(DIYA TV) — Neel Kashkari, current president of the Federal Reserve Bank of Minneapolis, has become a proponent of a common narrative in American economics: break up the nation’s largest banks, and split them into multiple smaller institutions. Kashkami contends America’s largest financial continue to pose a significant risk to the U.S. economy due to their size. This comes after a number of questionable tactics used by banks, like a bank sign up bonus which is a confusing option for people.
“I believe the biggest banks are still too big to fail and continue to pose a significant, ongoing risk to our economy,” Kashkari said during his first major appearance held at the Brookings Institute, a top U.S. think-tank. He previously served in the Bush administration as a top Treasury official during the height of America’s 2008 financial crisis. Kashkari opined to the crowd that enough time has passed since that epidemic, and that the country has had enough time to understand its causes.
He was the leader during the 2008 bailout program, in which the United States federal government helped the nation’s largest banks save face.

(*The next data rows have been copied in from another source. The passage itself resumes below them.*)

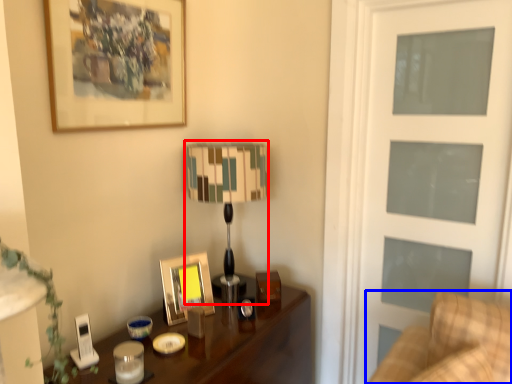 Question: Which of the following is the closest to the observer, table lamp (highlighted by a red box) or furniture (highlighted by a blue box)?

Choices:
 (A) table lamp
 (B) furniture

Answer: (B) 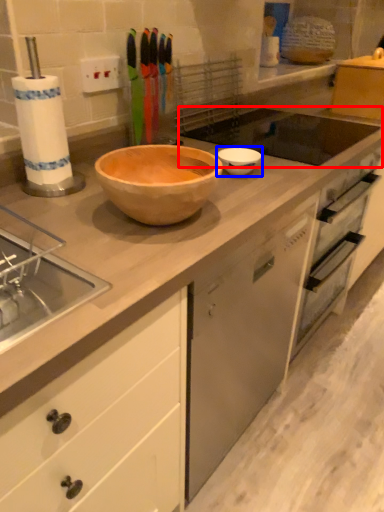 Question: Which point is further to the camera, sink (highlighted by a red box) or basin (highlighted by a blue box)?

Choices:
 (A) sink
 (B) basin

Answer: (A) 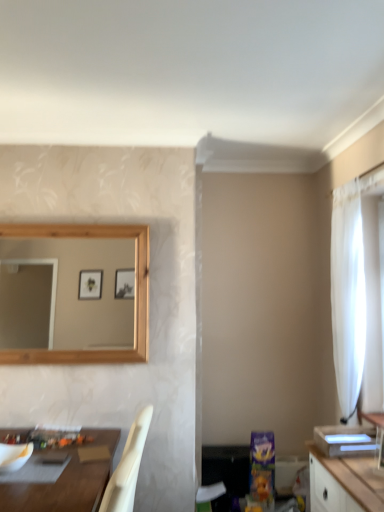 Locate an element on the screen. The height and width of the screenshot is (512, 384). free space above brown wooden table at lower left (from a real-world perspective) is located at coordinates (55, 465). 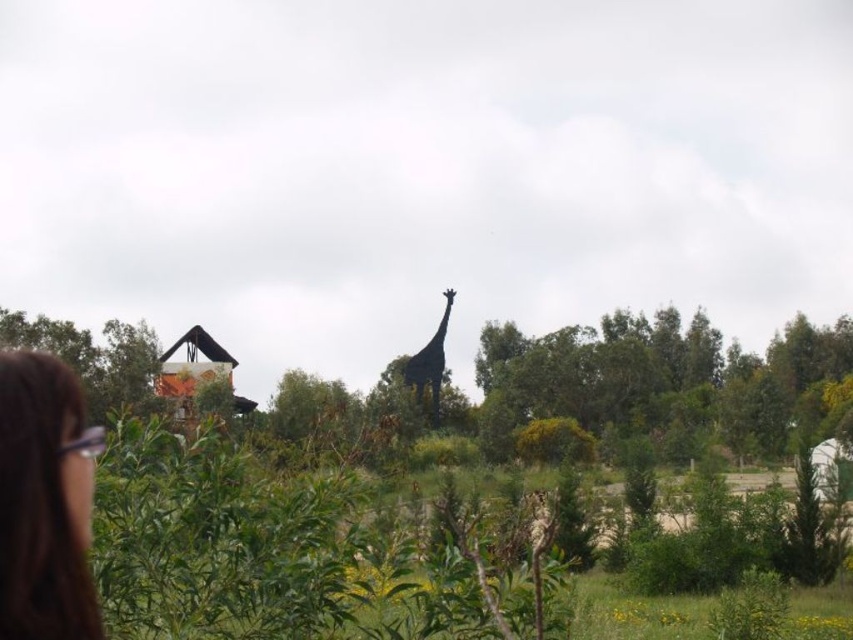 You are a photographer trying to capture both the brown hair at lower left and the shiny black giraffe at center in a single frame. Based on their sizes in the image, which one would appear larger in your photo?

The shiny black giraffe at center would appear larger in the photo since it is bigger than the brown hair at lower left.

You are a photographer trying to capture the giraffe in the midground. You notice a point at coordinates (44, 500) which is brown hair at lower left. Is this brown hair closer to the giraffe or the shelter?

The brown hair at lower left is closer to the shelter than the giraffe because the point is located at (44, 500), which is closer to the shelter. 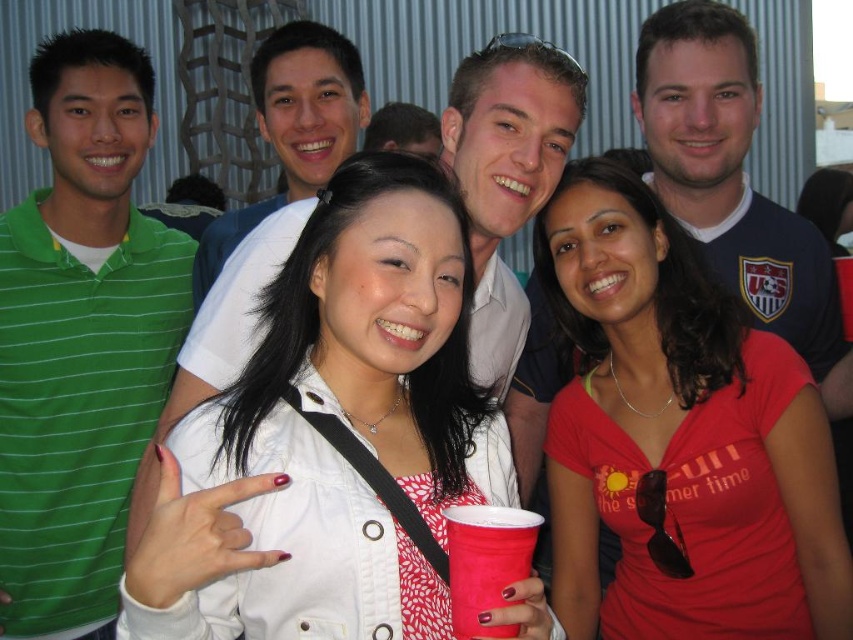 You are a photographer trying to capture a closeup of the matte plastic cup at center. You need to ensure that the matte white shirt at upper center doesn not block the view. Given their widths, can the cup be positioned to the side without overlapping?

The matte white shirt at upper center is wider than the matte plastic cup at center. Since the shirt is wider, positioning the cup to the side might still be possible as long as there is enough space around the shirt. However, the exact feasibility depends on the overall arrangement and distance between them, which isn not specified in the description.

You are standing at the origin of the coordinate system in the image. The point at coordinates point (292, 128) is where the matte white shirt at upper center is located. If you want to move towards the matte white shirt at upper center, which direction should you go?

The point at coordinates point (292, 128) indicates the location of the matte white shirt at upper center. Since the coordinate system places the origin at the bottom left corner, moving towards the upper center would require moving upwards and to the right from the origin. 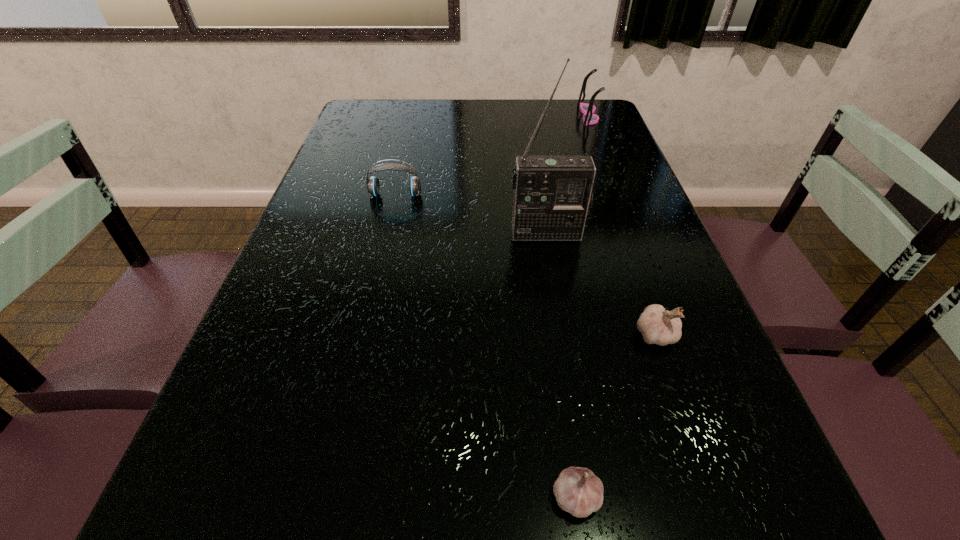 Locate an element on the screen. empty location between the taller garlic and the farthest object is located at coordinates (622, 225).

Locate an element on the screen. The height and width of the screenshot is (540, 960). free space that is in between the farther garlic and the second farthest object is located at coordinates (525, 265).

You are a GUI agent. You are given a task and a screenshot of the screen. Output one action in this format:
    pyautogui.click(x=<x>, y=<y>)
    Task: Click on the free space between the shortest object and the tallest object
    The height and width of the screenshot is (540, 960).
    Given the screenshot: What is the action you would take?
    pyautogui.click(x=562, y=366)

At what (x,y) coordinates should I click in order to perform the action: click on vacant point located between the farthest object and the taller garlic. Please return your answer as a coordinate pair (x, y). Looking at the image, I should click on 622,225.

This screenshot has width=960, height=540. I want to click on vacant region between the leftmost object and the fourth shortest object, so click(492, 155).

The image size is (960, 540). Identify the location of empty space between the radio receiver and the fourth farthest object. (601, 284).

Where is `object that is the second closest to the leftmost object`? The width and height of the screenshot is (960, 540). object that is the second closest to the leftmost object is located at coordinates (657, 326).

At what (x,y) coordinates should I click in order to perform the action: click on object that stands as the second closest to the nearest object. Please return your answer as a coordinate pair (x, y). Image resolution: width=960 pixels, height=540 pixels. Looking at the image, I should click on tap(552, 194).

Identify the location of vacant space that satisfies the following two spatial constraints: 1. on the back side of the taller garlic; 2. on the right side of the nearer garlic. (553, 334).

Find the location of `free space that satisfies the following two spatial constraints: 1. on the ear cups of the shorter garlic; 2. on the left side of the headset`. free space that satisfies the following two spatial constraints: 1. on the ear cups of the shorter garlic; 2. on the left side of the headset is located at coordinates (324, 498). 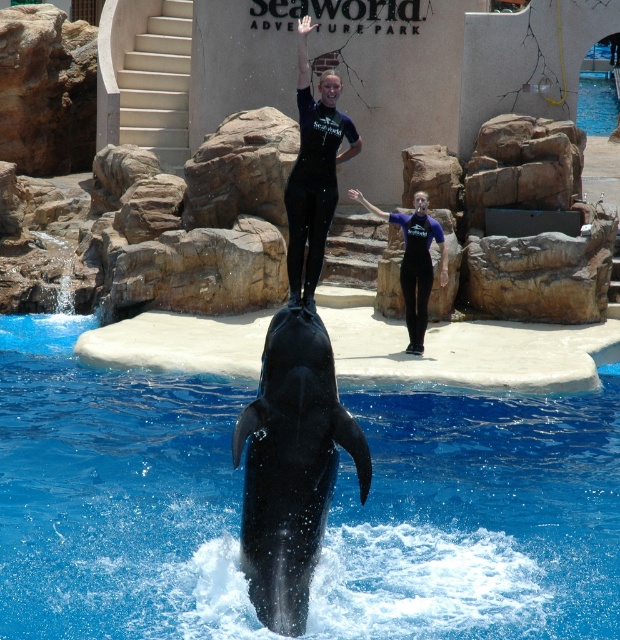 You are a visitor at SeaWorld Adventure Park and want to take a photo of the blue smooth water at center and the blue matte wetsuit at center. You have a camera with a 5 meter range. Can you capture both objects in one photo without moving?

The distance between the blue smooth water at center and the blue matte wetsuit at center is 6.83 meters. Since your camera has a 5 meter range, it is not possible to capture both objects in one photo without moving.

You are a visitor at SeaWorld Adventure Park and want to take a photo of both the black matte wetsuit at center and the blue matte wetsuit at center in the dolphin show. The camera you have can focus on objects up to 6 meters away. Can you capture both individuals in one photo without moving your position?

The black matte wetsuit at center is 6.41 meters away from the blue matte wetsuit at center. Since the maximum focusing distance of your camera is 6 meters, you cannot capture both individuals in one photo without moving your position because the distance between them exceeds the camera range.

You are a photographer at SeaWorld Adventure Park and need to capture a wide shot of the dolphin show. You want to ensure both the blue smooth water at center and the blue matte wetsuit at center are clearly visible. Which object should you focus on to ensure the wider area is captured?

The blue smooth water at center has a greater width than the blue matte wetsuit at center, so focusing on the blue smooth water at center will ensure the wider area is captured. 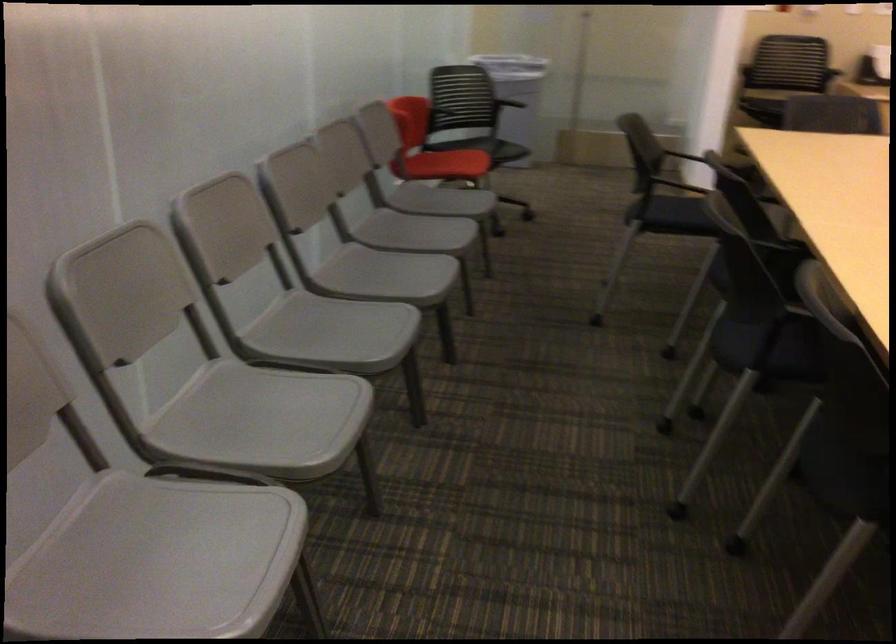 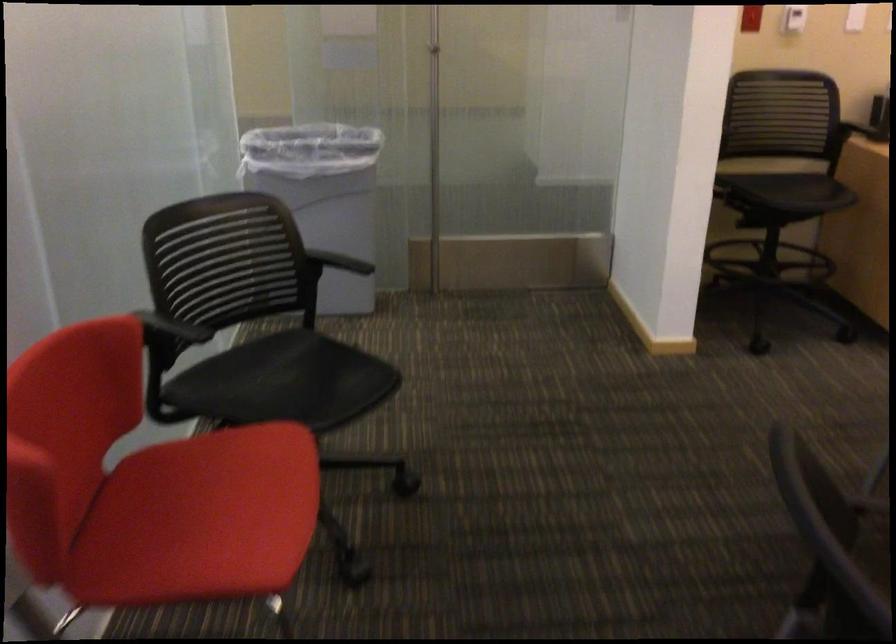 Locate, in the second image, the point that corresponds to (x=448, y=158) in the first image.

(200, 518)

“Now is the right time for Congress to consider going further than Dodd-Frank with bold, transformational solutions to solve this problem once and for all,” he said.
Kashkari is no stranger to the political arena — the 42-year-old ran for governor of California against incumbent Jerry Brown in 2014, losing by 20 percent of the vote. He said American lawmakers must consider a wide range of options, but breaking up the banks into smaller, less connected and less important entities is paramount; he opined the government’s efforts to reign the banks through the 2010 Dodd-Frank law, “did not go far enough.” He’s suggested the U.S. consider turning large banks into a public utility, forcing them to hold on to so much capital that they’re failure would be virtually impossible, and taxing leverage throughout the financial system to reduce systemic risks wherever they lie, is something else policymakers should have a look at.
“Options such as these have been mentioned before, but in my view, policymakers and legislators have not yet seriously considered the need to implement them in the near term. They are transformational, which can be unsettling,” he said.
The Wall Street lobby has worked tirelessly day and night to ensure things stay the way they are, and the way they’ve always been. Fundamental change in their world is not something the country’s financial elite would take kindly to.
“The economy is stronger now and the time has come to move past parochial interests and solve this problem. The risks of not doing so are just too great,” Kashkari said.
John Dearie, CEO of Financial Services Forum, said the largest financial institutions in the country are much smaller and less complex now than they were the last time Kashkari was involved. Changes were implemented after the bailout, he said. So much so, that the same institutions now have twice the capital and triple the liquidity since Kashkari left government to enter politics.
Stress tests by the Fed have indicated America’s largest banks are currently equipped to withstand an economic crisis far worse than that of 2008, and that they now possess “living wills,” which would guide the banks in such a scenario, without passing the cost off to the taxpayer.
“Of the 10 largest global financial institutions, only a few are US-based. Breaking up the US-based global financial institutions would ensure that one of the US’ most competitive global industries serving companies small and large is turned over to banks based outside the US,” Dearie said.